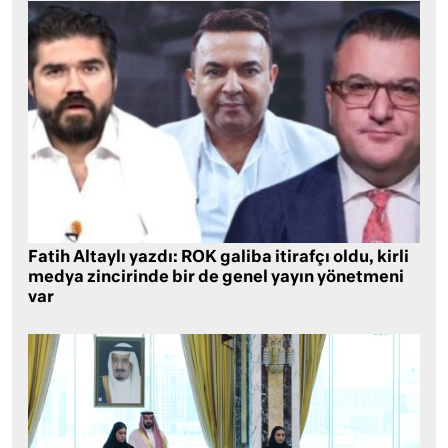
Fatih Altaylı yazdı: ROK galiba itirafçı oldu, kirli
medya zincirinde bir de genel yayın yönetmeni
var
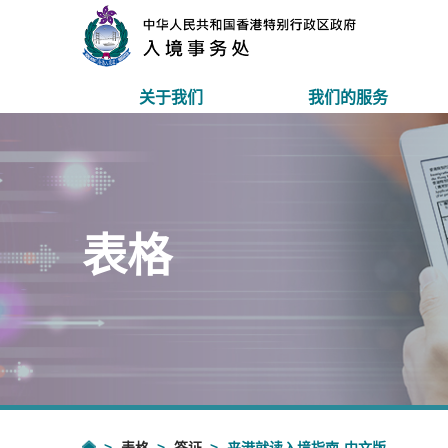
关于我们
我们的服务
表格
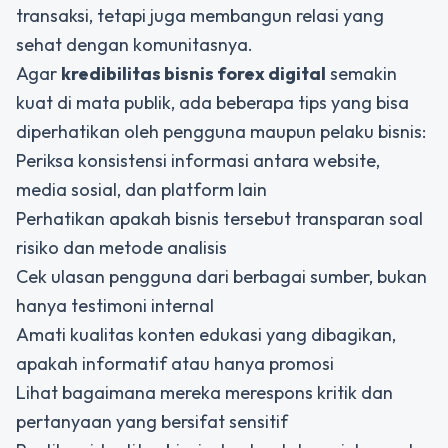
transaksi, tetapi juga membangun relasi yang
sehat dengan komunitasnya.
Agar
kredibilitas bisnis forex digital
semakin
kuat di mata publik, ada beberapa tips yang bisa
diperhatikan oleh pengguna maupun pelaku bisnis:
Periksa konsistensi informasi antara website,
media sosial, dan platform lain
Perhatikan apakah bisnis tersebut transparan soal
risiko dan metode analisis
Cek ulasan pengguna dari berbagai sumber, bukan
hanya testimoni internal
Amati kualitas konten edukasi yang dibagikan,
apakah informatif atau hanya promosi
Lihat bagaimana mereka merespons kritik dan
pertanyaan yang bersifat sensitif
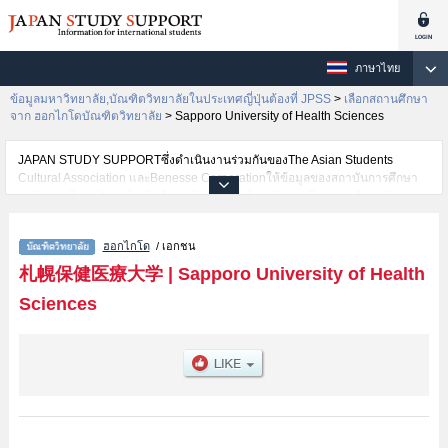
ภาษาไทย
ข้อมูลมหาวิทยาลัย,บัณฑิตวิทยาลัยในประเทศญี่ปุ่นต้องที่ JPSS
>
เลือกสถานศึกษา
จาก ฮอกไกโดบัณฑิตวิทยาลัย
>
Sapporo University of Health Sciences
JAPAN STUDY SUPPORTซึ่งดำเนินงานร่วมกันของThe Asian Students
Cultural Association และBenesse Corporationให้ข้อมูลของสถาบันการศึกษา
ระดับมหาวิทยาลัย・บัณฑิตวิทยาลัย・วิทยาลัยระดับอนุปริญญา・วิทยาลัย
อาชีวศึกษากว่า1,300 แห่งที่กำลังเปิดรับสมัครนักศึกษาต่างชาติอยู่ ที่นี่จะให้
ข้อมูลรายละเอียดเกี่ยวกับSapporo University of Health Sciences,ข้อมูลจำเป็น
ฮอกไกโด
/ เอกชน
สำหรับนักศึกษาต่างชาติเช่น เป็นต้น,ข้อมูลของแต่ละสาขาวิจัย,ข้อมูลการสอบคัด
เลือกเข้าศึกษาเช่นจำนวนคนที่รับสมัครหรือจำนวนคนที่ผ่านการสอบคัดเลือก
札幌保健医療大学
|
Sapporo University of Health
เป็นต้น,แนะนำสถานที่,การเดินทางเป็นต้นไว้ด้วยดังนั้นขอเชิญใช้บริการค้นหา
Sciences
ข้อมูลตามอัธยาศัย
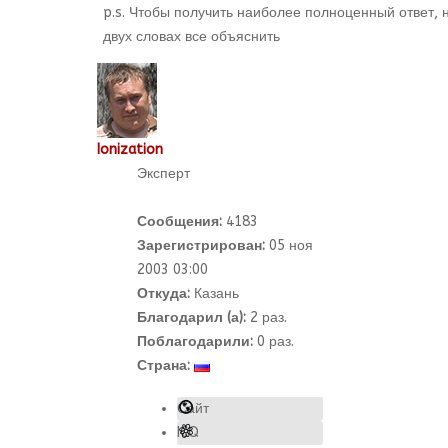
p.s. Чтобы получить наиболее полноценный ответ, н
двух словах все объяснить
Ionization
Эксперт
Сообщения:
4183
Зарегистрирован:
05 ноя
2003 03:00
Откуда:
Казань
Благодарил (а):
2
раз.
Поблагодарили:
0 раз.
Страна:
Сайт
ICQ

## TASK ITEM
Output the records above exactly as written, but leave out the pictures.

## ANSWER BOX
Fatih Altaylı yazdı: ROK galiba itirafçı oldu, kirli
medya zincirinde bir de genel yayın yönetmeni
var
关于我们
我们的服务
表格
transaksi, tetapi juga membangun relasi yang
sehat dengan komunitasnya.
Agar
kredibilitas bisnis forex digital
semakin
kuat di mata publik, ada beberapa tips yang bisa
diperhatikan oleh pengguna maupun pelaku bisnis:
Periksa konsistensi informasi antara website,
media sosial, dan platform lain
Perhatikan apakah bisnis tersebut transparan soal
risiko dan metode analisis
Cek ulasan pengguna dari berbagai sumber, bukan
hanya testimoni internal
Amati kualitas konten edukasi yang dibagikan,
apakah informatif atau hanya promosi
Lihat bagaimana mereka merespons kritik dan
pertanyaan yang bersifat sensitif
ภาษาไทย
ข้อมูลมหาวิทยาลัย,บัณฑิตวิทยาลัยในประเทศญี่ปุ่นต้องที่ JPSS
>
เลือกสถานศึกษา
จาก ฮอกไกโดบัณฑิตวิทยาลัย
>
Sapporo University of Health Sciences
JAPAN STUDY SUPPORTซึ่งดำเนินงานร่วมกันของThe Asian Students
Cultural Association และBenesse Corporationให้ข้อมูลของสถาบันการศึกษา
ระดับมหาวิทยาลัย・บัณฑิตวิทยาลัย・วิทยาลัยระดับอนุปริญญา・วิทยาลัย
อาชีวศึกษากว่า1,300 แห่งที่กำลังเปิดรับสมัครนักศึกษาต่างชาติอยู่ ที่นี่จะให้
ข้อมูลรายละเอียดเกี่ยวกับSapporo University of Health Sciences,ข้อมูลจำเป็น
ฮอกไกโด
/ เอกชน
สำหรับนักศึกษาต่างชาติเช่น เป็นต้น,ข้อมูลของแต่ละสาขาวิจัย,ข้อมูลการสอบคัด
เลือกเข้าศึกษาเช่นจำนวนคนที่รับสมัครหรือจำนวนคนที่ผ่านการสอบคัดเลือก
札幌保健医療大学
|
Sapporo University of Health
เป็นต้น,แนะนำสถานที่,การเดินทางเป็นต้นไว้ด้วยดังนั้นขอเชิญใช้บริการค้นหา
Sciences
ข้อมูลตามอัธยาศัย
p.s. Чтобы получить наиболее полноценный ответ, н
двух словах все объяснить
Ionization
Эксперт
Сообщения:
4183
Зарегистрирован:
05 ноя
2003 03:00
Откуда:
Казань
Благодарил (а):
2
раз.
Поблагодарили:
0 раз.
Страна:
Сайт
ICQ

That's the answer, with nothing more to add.